Honduras violence

A policeman makes arrests during an operation in Tegucigalpa last month. The Honduran army and national police have cracked down on violence in an operation ordered by President Juan Orlando Hernandez. (Orlando Sierra / AFP/Getty Images / January 28, 2014)

MEXICO CITY -- Scores of people have been killed in brutal land battles in rural Honduras but authorities have failed -- or refused -- to investigate, possibly bowing to moneyed interests, a new report says.

The violence in the Bajo Aguan valley has come from many sources, including private security guards hired by huge landholders making millions of dollars from  palm oil; government forces accused of abuses including arbitrary arrests and torture; and peasant groups, who contend their land has been stolen, according to the study.

The comprehensive report, released Wednesday by New York–based Human Rights Watch, echoed journalistic accounts and other studies describing killings and intimidation in one of the deadliest countries in the hemisphere. It delves especially deeply into the institutional failures to conduct even cursory investigations of many homicides, which in turn fuel impunity and more bloodshed.

Honduran police and prosecutors rarely visit crime scenes, order autopsies of victims, question key witnesses or suspects or inform victims’ families about the cases, the human rights group reported.

“Even in a country notorious for weak prosecutions and impunity, officials’ failure to make even minimal efforts to investigate crimes believed to be linked to land disputes in Bajo Aguan was striking,” Human Rights Watch said. “Distrust is particularly acute among peasant organizations in Bajo Aguan, whose members routinely expressed to Human Rights Watch the belief that government officials were at best incompetent, and at worst directly collaborating with private landholding firms.”

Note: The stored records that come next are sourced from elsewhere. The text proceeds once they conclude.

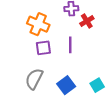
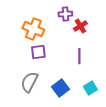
purple line: (70, 45) -> (79, 56), moved

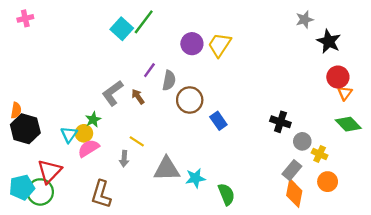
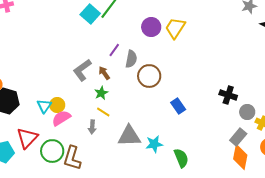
green star: (93, 120) -> (101, 93), moved
blue rectangle: (218, 121) -> (178, 106), moved
green circle: (40, 192) -> (52, 151), moved

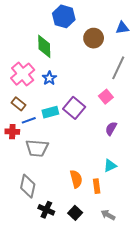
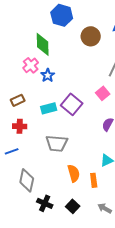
pink cross: (23, 74) -> (31, 65), moved, size x0.7
brown rectangle: (19, 104) -> (18, 100), turned -64
blue line: (29, 120) -> (12, 151), moved
red cross: (12, 132) -> (20, 126), moved
gray trapezoid: (37, 148) -> (57, 143), moved

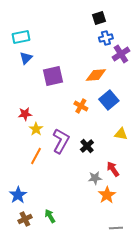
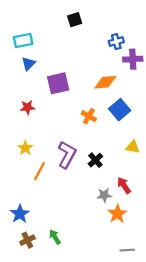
black square: (99, 18) -> (75, 20), moved
purple cross: (121, 54) -> (133, 59), turned 30
red star: (25, 114) -> (27, 107), moved
yellow star: (36, 129) -> (25, 148), moved

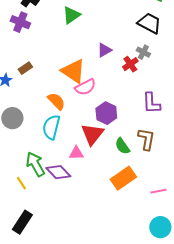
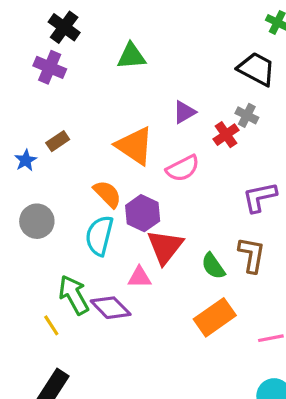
green triangle: (71, 15) -> (131, 56), turned 30
pink semicircle: (85, 87) -> (183, 168), moved
purple L-shape: (151, 103) -> (260, 197), turned 80
purple hexagon: (106, 113) -> (143, 213), moved

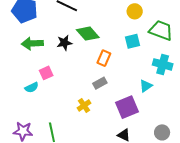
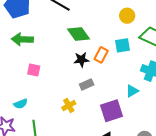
black star: (64, 43) -> (81, 60), moved
orange rectangle: (104, 58) -> (101, 55), moved
pink square: (46, 73) -> (34, 70), turned 32
cyan semicircle: (32, 87) -> (21, 104), moved

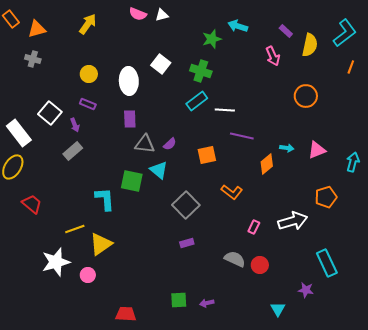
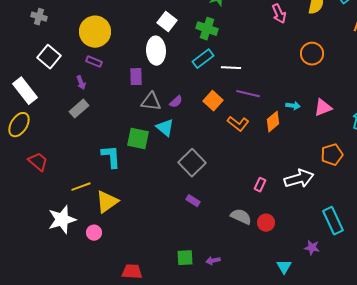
yellow circle: (89, 74) -> (95, 32), size x1.8
white ellipse: (129, 81) -> (156, 51), moved
white square: (50, 113) -> (49, 57), moved
orange square: (207, 155) -> (213, 101), moved, turned -36
orange L-shape: (232, 192) -> (238, 124), moved
purple rectangle: (187, 243) -> (193, 201), turned 48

The report cites official Honduran government statistics that list 92 killings in the Bajo Aguan area since 2009, the year a military coup overthrew Honduras’ elected president. Most of the dead were peasant activists, but some security guards for the powerful business conglomerates that have taken over much of the land have also been killed.

The biggest company operating in the region is Dinant, a producer of palm oil and related food products. Its founder and president, Miguel Facusse, considered one of the wealthiest and most powerful men in Honduras, was the subject of a Los Angeles Times profile in 2012.

The World Bank’s private lending arm, the International Finance Corp., recently granted Dinant a $30-million loan. But in an unusual move, the bank’s independent ombudsman, in a report released last month, chided the lending agency for failing to adequately investigate allegations of abuse by Dinant personnel.

Dinant spokesman Roger Pineda, in correspondence with Human Rights Watch, said that the company’s security guards are given “proper training” on human rights and legal operations.

The new Honduran government of President Juan Orlando Hernandez, installed last month, did not immediately respond to the Human Rights Watch report.

Also Wednesday, the New York-based Physicians for Human Rights issued a report condemning what it said were 12 cases of “ill treatment and-or torture” in 2009, allegedly committed by interim-government officials attempting to suppress dissent after the coup that year. The group called for an independent criminal investigations unit that could prosecute perpetrators.